[Problem requirements]
In the entries below, find the lines with the word "Fermeture" and copy them.

Records drawn from a dataset
******

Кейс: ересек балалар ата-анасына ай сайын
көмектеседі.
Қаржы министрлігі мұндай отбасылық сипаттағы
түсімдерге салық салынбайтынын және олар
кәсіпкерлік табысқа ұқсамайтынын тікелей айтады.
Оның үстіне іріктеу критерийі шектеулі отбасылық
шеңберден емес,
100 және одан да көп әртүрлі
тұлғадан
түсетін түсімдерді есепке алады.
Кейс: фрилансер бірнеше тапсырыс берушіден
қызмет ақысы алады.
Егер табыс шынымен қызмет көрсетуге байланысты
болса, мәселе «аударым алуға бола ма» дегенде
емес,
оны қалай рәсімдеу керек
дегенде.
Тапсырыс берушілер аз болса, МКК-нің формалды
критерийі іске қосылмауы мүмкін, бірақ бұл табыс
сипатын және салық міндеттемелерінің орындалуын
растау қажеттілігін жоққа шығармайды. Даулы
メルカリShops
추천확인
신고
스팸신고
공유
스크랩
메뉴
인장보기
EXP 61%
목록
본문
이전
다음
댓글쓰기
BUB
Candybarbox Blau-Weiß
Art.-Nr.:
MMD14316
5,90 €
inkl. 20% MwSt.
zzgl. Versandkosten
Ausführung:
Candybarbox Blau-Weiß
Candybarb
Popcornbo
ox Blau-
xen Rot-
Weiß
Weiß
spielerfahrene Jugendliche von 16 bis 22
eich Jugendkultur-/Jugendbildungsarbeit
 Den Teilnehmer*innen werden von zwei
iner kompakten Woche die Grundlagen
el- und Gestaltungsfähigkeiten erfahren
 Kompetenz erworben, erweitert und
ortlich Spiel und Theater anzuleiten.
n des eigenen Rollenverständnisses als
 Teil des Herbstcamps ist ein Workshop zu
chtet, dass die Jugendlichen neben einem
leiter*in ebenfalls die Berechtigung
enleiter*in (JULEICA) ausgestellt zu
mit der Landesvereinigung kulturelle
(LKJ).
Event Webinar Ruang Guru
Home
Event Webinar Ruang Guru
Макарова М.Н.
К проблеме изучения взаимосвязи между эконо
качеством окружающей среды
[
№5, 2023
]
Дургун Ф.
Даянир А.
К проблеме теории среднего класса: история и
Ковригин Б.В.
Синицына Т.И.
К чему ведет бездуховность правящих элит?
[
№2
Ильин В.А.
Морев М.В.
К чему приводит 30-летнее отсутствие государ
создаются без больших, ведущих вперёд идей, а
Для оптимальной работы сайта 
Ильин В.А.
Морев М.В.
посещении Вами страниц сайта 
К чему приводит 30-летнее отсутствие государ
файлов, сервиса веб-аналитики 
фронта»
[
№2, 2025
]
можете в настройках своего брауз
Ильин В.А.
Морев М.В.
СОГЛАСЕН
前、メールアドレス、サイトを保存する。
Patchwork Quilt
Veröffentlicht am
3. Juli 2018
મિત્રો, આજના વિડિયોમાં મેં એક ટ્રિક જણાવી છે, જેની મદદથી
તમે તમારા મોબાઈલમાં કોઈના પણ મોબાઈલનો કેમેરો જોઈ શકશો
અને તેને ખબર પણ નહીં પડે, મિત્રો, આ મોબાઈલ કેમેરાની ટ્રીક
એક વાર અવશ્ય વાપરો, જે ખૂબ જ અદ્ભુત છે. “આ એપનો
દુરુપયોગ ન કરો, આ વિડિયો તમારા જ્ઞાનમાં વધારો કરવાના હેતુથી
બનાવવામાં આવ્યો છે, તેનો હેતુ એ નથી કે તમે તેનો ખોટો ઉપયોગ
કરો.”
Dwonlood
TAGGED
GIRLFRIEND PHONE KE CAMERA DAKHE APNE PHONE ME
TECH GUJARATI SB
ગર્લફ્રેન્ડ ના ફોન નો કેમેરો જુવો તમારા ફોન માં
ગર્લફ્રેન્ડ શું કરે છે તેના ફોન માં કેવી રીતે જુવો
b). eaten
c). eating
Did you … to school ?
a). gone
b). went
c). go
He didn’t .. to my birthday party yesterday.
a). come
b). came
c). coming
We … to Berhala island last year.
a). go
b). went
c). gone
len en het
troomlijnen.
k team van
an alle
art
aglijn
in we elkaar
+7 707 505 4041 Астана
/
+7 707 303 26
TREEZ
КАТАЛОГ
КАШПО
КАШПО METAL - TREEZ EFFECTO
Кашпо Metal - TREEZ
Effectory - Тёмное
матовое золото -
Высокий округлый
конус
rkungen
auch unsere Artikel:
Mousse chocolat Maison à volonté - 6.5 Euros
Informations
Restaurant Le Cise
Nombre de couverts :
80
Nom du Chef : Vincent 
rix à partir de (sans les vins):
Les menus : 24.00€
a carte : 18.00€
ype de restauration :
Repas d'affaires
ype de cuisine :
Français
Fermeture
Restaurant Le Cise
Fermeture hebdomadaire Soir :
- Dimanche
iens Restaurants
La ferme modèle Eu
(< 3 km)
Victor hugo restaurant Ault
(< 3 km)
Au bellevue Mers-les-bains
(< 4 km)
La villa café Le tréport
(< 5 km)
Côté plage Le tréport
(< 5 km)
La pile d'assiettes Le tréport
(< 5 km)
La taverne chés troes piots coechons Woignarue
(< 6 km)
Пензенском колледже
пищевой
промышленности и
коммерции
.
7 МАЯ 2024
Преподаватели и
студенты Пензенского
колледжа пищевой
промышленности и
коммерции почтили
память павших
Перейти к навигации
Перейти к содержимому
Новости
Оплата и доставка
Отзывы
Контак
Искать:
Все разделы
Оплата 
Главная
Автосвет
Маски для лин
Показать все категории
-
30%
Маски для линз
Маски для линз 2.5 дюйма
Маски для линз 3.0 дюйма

******

[Result for this task]
Fermeture
Fermeture hebdomadaire Soir :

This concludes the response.